Practitioners can validate the moat with a few concrete checks:
- Confirm that sensitive datasets are reachable only through approved workload identities and not shared service principals.
- Issue short-lived secrets per task, then revoke them when the task ends or the context changes.
- Review whether model tools, retrievers, and vendor integrations can chain access in ways that bypass the original dataset policy.
- Test whether access decisions are re-evaluated in real time, not just inherited from a static role assignment.
This is consistent with the governance direction in NIST Cybersecurity Framework 2.0 and emerging AI control mapping in Schneider Electric credentials breach, where identity sprawl and overbroad access are what turn a contained issue into an enterprise-wide exposure. These controls tend to break down when agents are allowed to call multiple tools across mixed trust zones because the authorisation chain becomes harder to reason about after the first hop.
Common Variations and Edge Cases
Tighter identity controls often increase operational overhead, requiring organisations to balance data protection against workflow friction and response speed. That tradeoff is real, especially for research, analytics, and agentic workflows that need temporary broad access to complete a bounded task. Current guidance suggests treating those exceptions as explicit, time-boxed, and logged rather than normalising them into permanent access.
There is no universal standard for this yet, but best practice is evolving around three patterns: ephemeral credentials, context-aware policy, and continuous entitlement review. In a human-centric environment, quarterly access reviews may be acceptable. In an agentic environment, that cadence is usually too slow if the agent can spawn tasks, chain tools, or inherit privileges on demand. For that reason, NIST Cybersecurity Framework 2.0 should be paired with agent-focused guidance such as OWASP-AGENTIC, CSA-MAESTRO, and NIST-AIRMF so the control model reflects autonomous behaviour, not just user accounts.
One common edge case is data sharing with external AI vendors. If a vendor must process sensitive data, the moat is only meaningful when the organisation can prove the vendor identity, constrain the dataset scope, and revoke access without manual cleanup. Another edge case is shadow automation, where a low-risk script becomes a high-risk pipeline after it gains access to the same storage as an AI agent. That is why NHIMG’s DeepSeek breach research is useful as a warning: once secrets and datasets are co-located without strict identity boundaries, the moat can fail quietly before anyone notices.

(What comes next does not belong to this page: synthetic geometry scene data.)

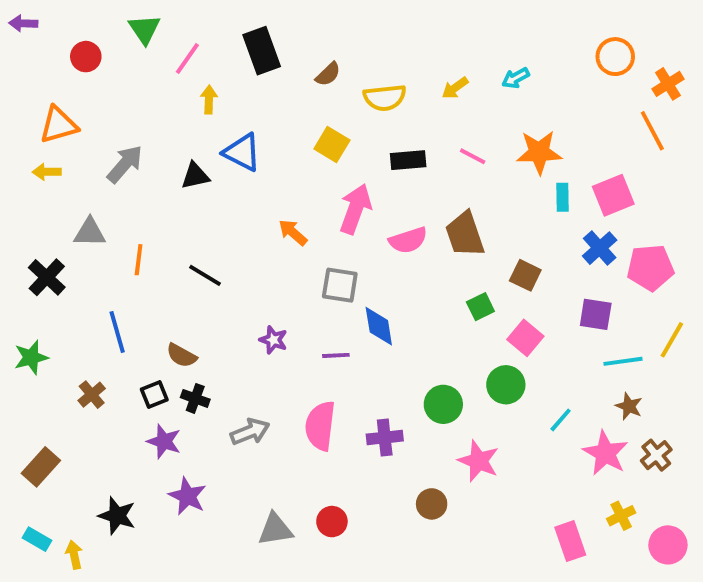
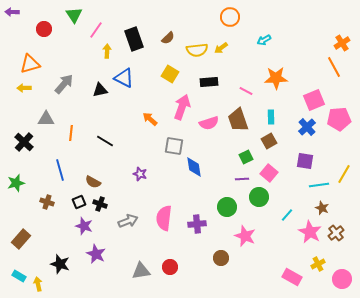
black rectangle: (262, 51) -> (134, 39), moved
orange circle: (615, 57) -> (230, 17), moved
yellow arrow: (455, 88) -> (221, 48), moved
pink line: (473, 156) -> (246, 91), moved
cyan rectangle: (562, 197) -> (271, 117), moved
pink pentagon: (650, 268) -> (339, 119), moved
brown square: (525, 275) -> (269, 141), turned 35
purple line: (336, 355) -> (242, 179), moved
brown cross: (92, 395) -> (47, 202), turned -32
pink rectangle: (570, 541) -> (292, 277), turned -42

Standards & Framework Alignment
This section maps relevant standards and security frameworks to the operational risks and controls described in this guidance.

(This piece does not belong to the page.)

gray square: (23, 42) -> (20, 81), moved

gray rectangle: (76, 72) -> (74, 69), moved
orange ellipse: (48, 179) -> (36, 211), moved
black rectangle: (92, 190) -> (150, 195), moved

OWASP Agentic AI Top 10 and CSA MAESTRO address the attack and risk surface, while NIST AI RMF set the governance and control requirements practitioners need to meet.
| Framework | Control / Reference | Relevance |
|---|---|---|
| OWASP Agentic AI Top 10 | A1 | Autonomous agents need runtime access controls, not static roles. |
| CSA MAESTRO | MA-02 | MAESTRO covers policy and identity controls for agentic workflows. |
| NIST AI RMF | AI RMF governs trustworthy AI use, including access and accountability. |
Apply AI RMF govern/map controls to review who can reach data and why, then recheck continuously.